December 5, 1970 is a day that marks a special moment in LaGuardia Community College's proud history: The College's naming ceremony took place, establishing Community College Number Nine as Fiorello H. LaGuardia Community College, in honor of New York's most popular mayor, "The Little Flower." LaGuardia was the first community college within CUNY to be named after such a prestigious historical figure. From the beginning, and in more than name only, we were destined to be unique.

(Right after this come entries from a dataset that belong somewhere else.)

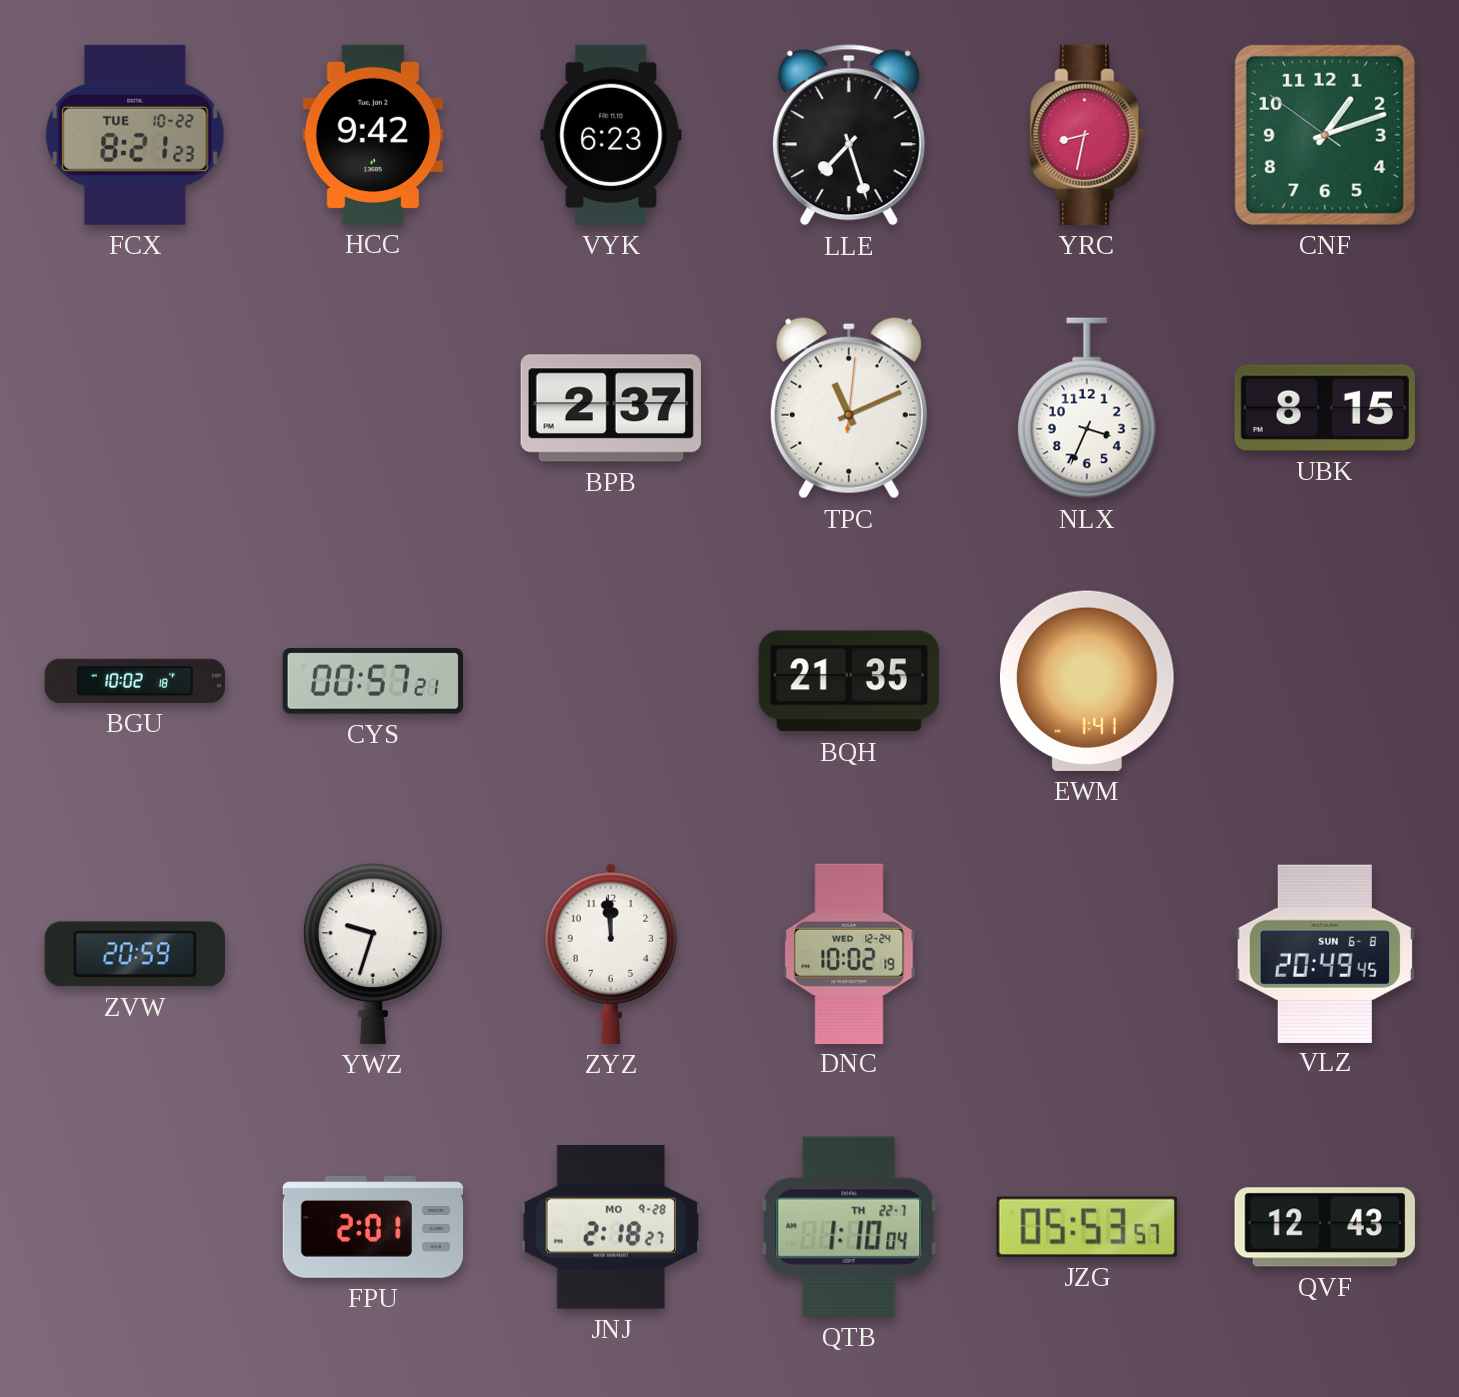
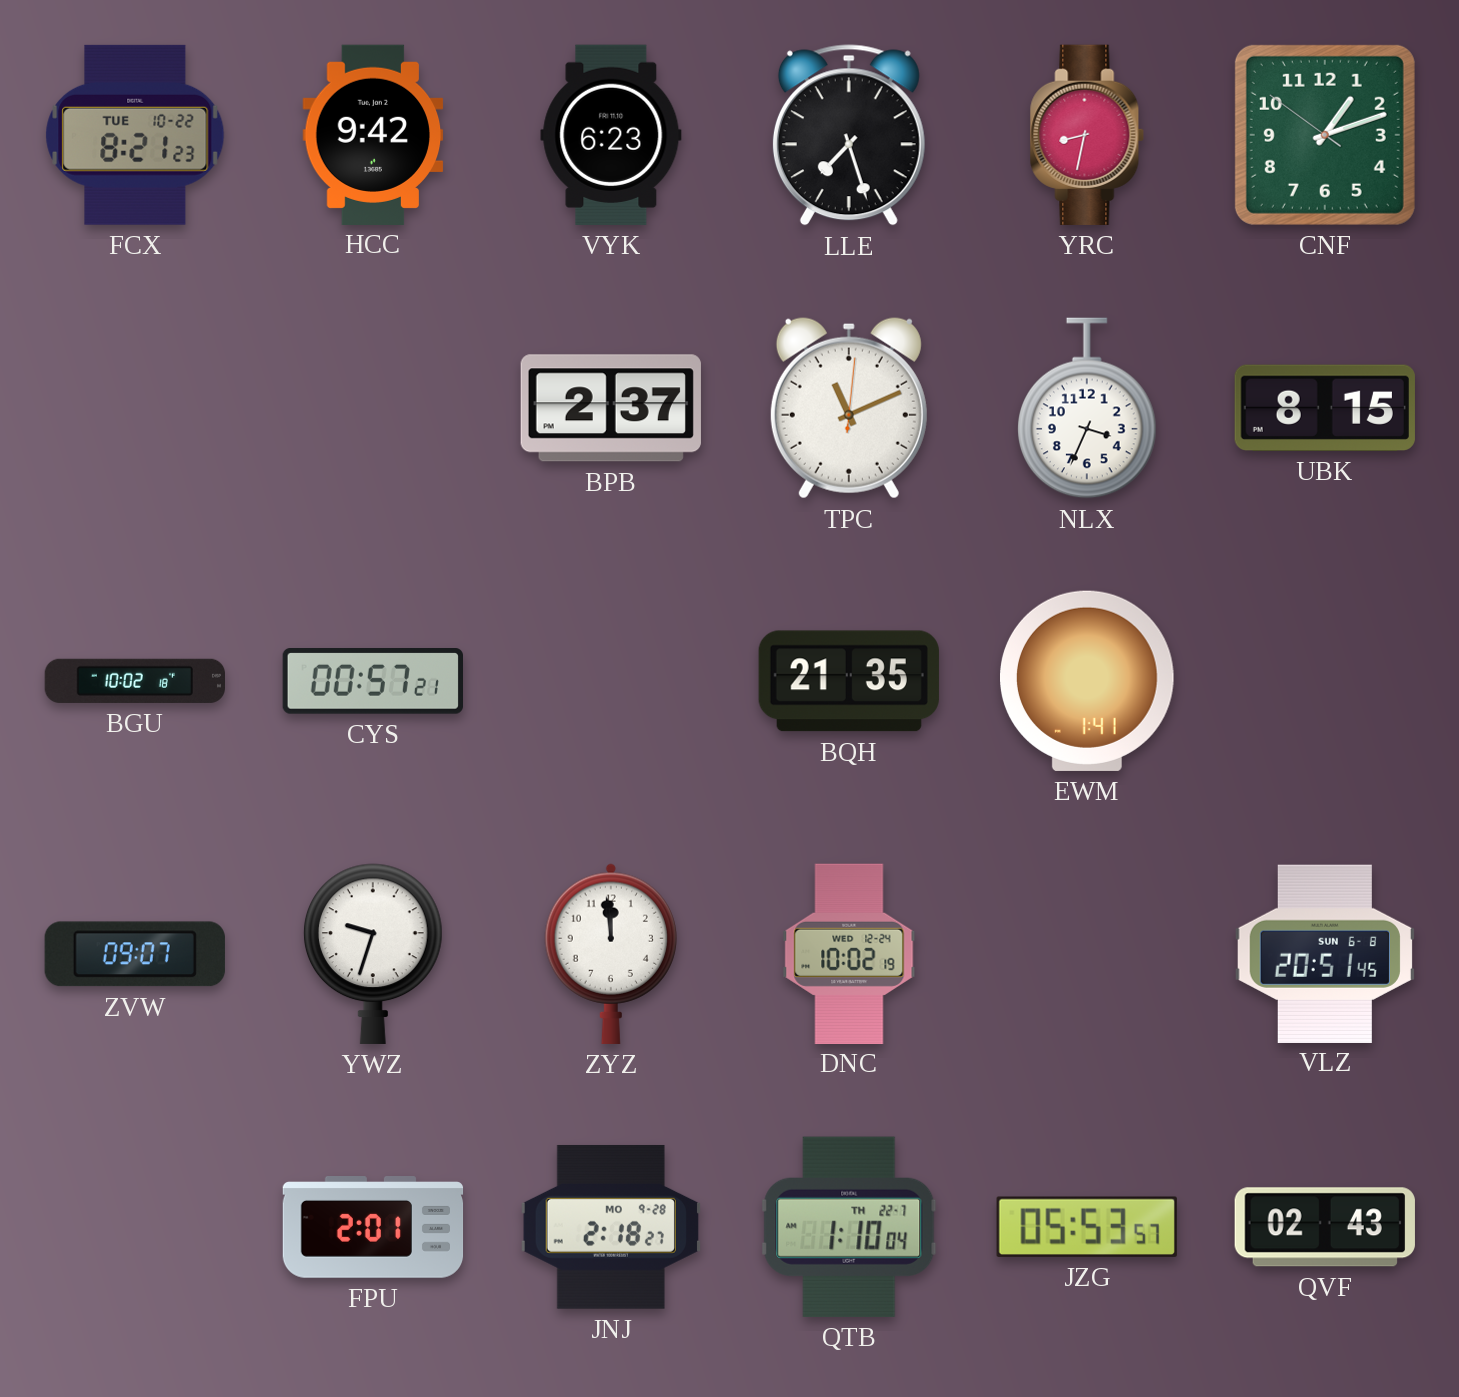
ZVW: 20:59 -> 09:07
VLZ: 20:49 -> 20:51
QVF: 12:43 -> 02:43
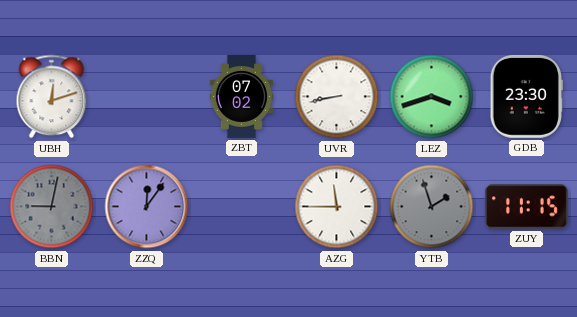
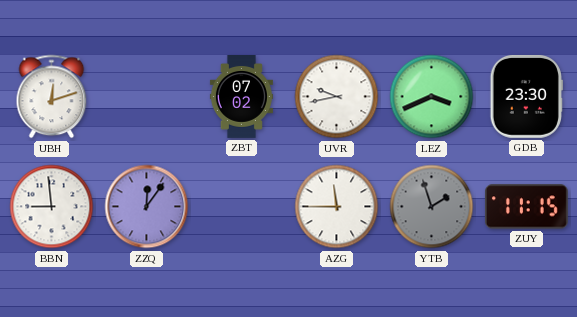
UVR: 8:43 -> 9:43
LEZ: 3:42 -> 3:41
BBN: 9:02 -> 8:59
BBN dial: grey -> white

Why Fiorello? Because no other 20th century American political figure embodies the LAGCC spirit: innovative, daring, idealistic and courageous.

November 16, 1981

Mayor Ed Koch declares the week beginning November 16 to be LaGuardia Community College week in honor of the College's tenth anniversary. During a celebration at the College, Marie LaGuardia, wife of Fiorello, unveils a statue of her husband to be installed on campus. That same day, the M building is formally dedicated with a public ribbon cutting ceremony.

October 16, 1970

The New York City Board of Higher Education officially names Community College Number Nine Fiorello H. LaGuardia Community College, making the College the first two-year CUNY institution named after a person.

Fall 1971

LaGuardia's first catalog is printed. Nine majors are offered: Liberal Arts and Sciences, Business Management, Business Administration, Accounting, Data Processing, offering a Machine Operations Option and a Programming and Systems Option; Secretarial Science offering an Executive Option and a Legal Option; and Education Associate.

September 22, 1971

First day of classes; LaGuardia's first freshman class consists of 537 students, 312 women and 225 men, of whom 72% are White, 19% are Black, 6% are Puerto Rican, 0.8% are Asian, 0.2% are Native American; 3% describe themselves as "Other" and 44 are foreign-born. The majority of students reside in Western Queens.


Taken from our 40th anniversary timeline, these monthly selections reflect what made us a national model for community colleges, and how we continue to build on our legacy of innovation and excellence today.